We Have Always Lived In The Castle is one of those books I have been meaning to read since I started blogging and I eventually got around to it at the end of last year. I had completely forgotten to review it as it was on my husband's iPad and unless a book is left in front of me to trip over, I will completely forget it.
The novel is told in first person by Katherine, an unusual young girl who lives alone with her sister and her uncle. The rest of the family died of poisoning six years ago. Katherine's sister, Constance was found not guilty of killing them, but others still believed that she was responsible. The family are spurned by the rest of the town and Katherine is often taunted by the male villagers when she visits the town in order to shop for food.
You feel such empathy for the small household, each still suffering in their own way for the events of the past.
Katherine (fondly known as Merrycat by her sister) is a rather strange young girl. She treads a very thin line between fantasy and reality. She clearly has a leaning towards OCD, as she believes that she must carry out different rituals constantly to keep her little world safe. She is very protective over her sister and despises any interference from well wishers.
Uncle Julian is still disturbed by the deaths of the rest of the family.
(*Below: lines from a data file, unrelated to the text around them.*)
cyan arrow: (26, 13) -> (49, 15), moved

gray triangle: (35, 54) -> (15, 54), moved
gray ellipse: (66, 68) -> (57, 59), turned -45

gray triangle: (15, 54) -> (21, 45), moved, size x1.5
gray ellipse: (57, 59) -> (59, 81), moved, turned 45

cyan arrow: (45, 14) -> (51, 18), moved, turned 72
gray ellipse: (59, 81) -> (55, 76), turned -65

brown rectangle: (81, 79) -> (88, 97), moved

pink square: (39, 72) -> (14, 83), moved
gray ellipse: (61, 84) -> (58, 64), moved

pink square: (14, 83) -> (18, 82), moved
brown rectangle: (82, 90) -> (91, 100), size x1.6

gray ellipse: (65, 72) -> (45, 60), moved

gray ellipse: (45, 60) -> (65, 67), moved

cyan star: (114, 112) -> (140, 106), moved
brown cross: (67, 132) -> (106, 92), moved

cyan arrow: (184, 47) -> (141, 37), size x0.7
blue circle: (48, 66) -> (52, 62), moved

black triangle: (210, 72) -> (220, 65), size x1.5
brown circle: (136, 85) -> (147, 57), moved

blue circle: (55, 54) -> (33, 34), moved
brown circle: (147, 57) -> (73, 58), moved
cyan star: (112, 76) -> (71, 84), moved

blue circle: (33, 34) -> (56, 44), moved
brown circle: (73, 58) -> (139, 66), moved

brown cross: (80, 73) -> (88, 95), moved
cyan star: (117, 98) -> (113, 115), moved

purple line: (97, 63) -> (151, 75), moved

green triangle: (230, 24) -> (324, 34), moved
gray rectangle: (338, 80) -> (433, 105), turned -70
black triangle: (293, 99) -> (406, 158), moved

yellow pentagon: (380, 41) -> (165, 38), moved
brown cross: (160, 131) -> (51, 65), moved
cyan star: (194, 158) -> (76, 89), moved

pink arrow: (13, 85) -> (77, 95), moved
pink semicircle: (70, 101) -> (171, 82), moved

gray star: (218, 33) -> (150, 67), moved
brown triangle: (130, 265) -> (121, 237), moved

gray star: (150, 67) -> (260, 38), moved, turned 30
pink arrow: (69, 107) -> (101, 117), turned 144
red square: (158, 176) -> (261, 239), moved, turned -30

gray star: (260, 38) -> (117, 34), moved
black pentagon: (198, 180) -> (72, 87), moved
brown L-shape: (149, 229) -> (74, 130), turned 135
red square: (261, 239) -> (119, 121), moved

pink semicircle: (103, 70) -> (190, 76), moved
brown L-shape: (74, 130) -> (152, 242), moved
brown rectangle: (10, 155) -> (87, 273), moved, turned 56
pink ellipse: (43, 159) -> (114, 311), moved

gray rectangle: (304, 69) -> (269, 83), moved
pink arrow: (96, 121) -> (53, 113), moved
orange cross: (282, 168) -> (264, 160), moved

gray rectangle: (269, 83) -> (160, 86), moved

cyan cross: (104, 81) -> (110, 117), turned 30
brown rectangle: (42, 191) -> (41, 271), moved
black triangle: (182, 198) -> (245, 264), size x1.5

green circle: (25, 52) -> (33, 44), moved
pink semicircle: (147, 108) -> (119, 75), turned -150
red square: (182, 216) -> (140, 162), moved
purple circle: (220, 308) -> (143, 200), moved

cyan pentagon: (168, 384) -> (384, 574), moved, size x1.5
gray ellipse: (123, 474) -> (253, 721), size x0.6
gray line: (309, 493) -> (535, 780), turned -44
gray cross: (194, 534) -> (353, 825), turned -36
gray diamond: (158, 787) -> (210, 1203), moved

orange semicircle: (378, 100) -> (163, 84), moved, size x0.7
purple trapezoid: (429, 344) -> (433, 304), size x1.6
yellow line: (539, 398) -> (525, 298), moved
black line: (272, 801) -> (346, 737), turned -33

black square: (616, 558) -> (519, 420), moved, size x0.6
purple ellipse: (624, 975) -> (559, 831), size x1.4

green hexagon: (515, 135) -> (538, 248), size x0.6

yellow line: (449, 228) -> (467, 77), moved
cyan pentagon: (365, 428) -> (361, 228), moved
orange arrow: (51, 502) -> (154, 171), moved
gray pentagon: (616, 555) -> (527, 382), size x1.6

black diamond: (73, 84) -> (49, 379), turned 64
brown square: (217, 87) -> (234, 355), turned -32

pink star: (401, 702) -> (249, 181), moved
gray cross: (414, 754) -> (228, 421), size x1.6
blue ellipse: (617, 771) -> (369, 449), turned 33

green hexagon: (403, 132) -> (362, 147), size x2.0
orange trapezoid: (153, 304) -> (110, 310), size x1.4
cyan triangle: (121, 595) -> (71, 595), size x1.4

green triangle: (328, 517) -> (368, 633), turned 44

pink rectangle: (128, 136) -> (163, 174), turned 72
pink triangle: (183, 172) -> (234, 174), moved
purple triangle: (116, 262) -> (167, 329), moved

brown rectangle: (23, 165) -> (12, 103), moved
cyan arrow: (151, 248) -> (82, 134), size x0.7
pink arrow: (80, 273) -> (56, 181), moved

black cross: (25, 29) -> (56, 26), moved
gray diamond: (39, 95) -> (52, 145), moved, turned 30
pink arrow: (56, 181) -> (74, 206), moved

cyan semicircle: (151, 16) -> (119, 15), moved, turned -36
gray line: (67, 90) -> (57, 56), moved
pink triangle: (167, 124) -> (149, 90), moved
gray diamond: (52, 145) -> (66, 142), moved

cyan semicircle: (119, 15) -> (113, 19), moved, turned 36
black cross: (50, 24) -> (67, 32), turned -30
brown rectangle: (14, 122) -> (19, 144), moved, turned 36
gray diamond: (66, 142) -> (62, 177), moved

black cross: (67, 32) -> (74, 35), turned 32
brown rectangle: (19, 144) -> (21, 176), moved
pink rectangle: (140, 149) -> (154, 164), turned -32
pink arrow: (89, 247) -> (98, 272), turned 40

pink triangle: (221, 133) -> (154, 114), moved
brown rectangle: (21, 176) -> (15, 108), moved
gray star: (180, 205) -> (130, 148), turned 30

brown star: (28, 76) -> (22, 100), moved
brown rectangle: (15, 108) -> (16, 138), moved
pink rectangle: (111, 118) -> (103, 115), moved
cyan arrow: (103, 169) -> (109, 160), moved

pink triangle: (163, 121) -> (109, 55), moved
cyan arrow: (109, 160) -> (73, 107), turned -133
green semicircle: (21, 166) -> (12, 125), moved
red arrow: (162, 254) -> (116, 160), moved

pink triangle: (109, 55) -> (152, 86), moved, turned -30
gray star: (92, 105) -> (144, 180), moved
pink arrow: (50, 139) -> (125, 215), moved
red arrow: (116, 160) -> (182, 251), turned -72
He is unable to move on from what happened six years before. He dwells hourly on the events of the day preceding their deaths and the finite details of their last meal together. It is almost a macabre obsession.
Constance suffers with agoraphobia. Feeling shunned by the world and treated like a criminal, she hides away from the world, relying on her younger sister to be her eyes and ears to the world.
I found this book to be unusual yet fascinating. I was expecting to read a scary book, but I found it to be rather bizarre, but bizarre in a good way, as I really did enjoy it. I suppose the story could be considered scary in one sense if you consider how nasty and evil the villagers become and what lengths they will go to destroy other lives to ease their own minds.
The language was very descriptive, allowing you to easily transplant yourself in their world. The plot was unusual and kept me wanting more.
On the whole a brilliantly bizarre look at the darker side of human nature.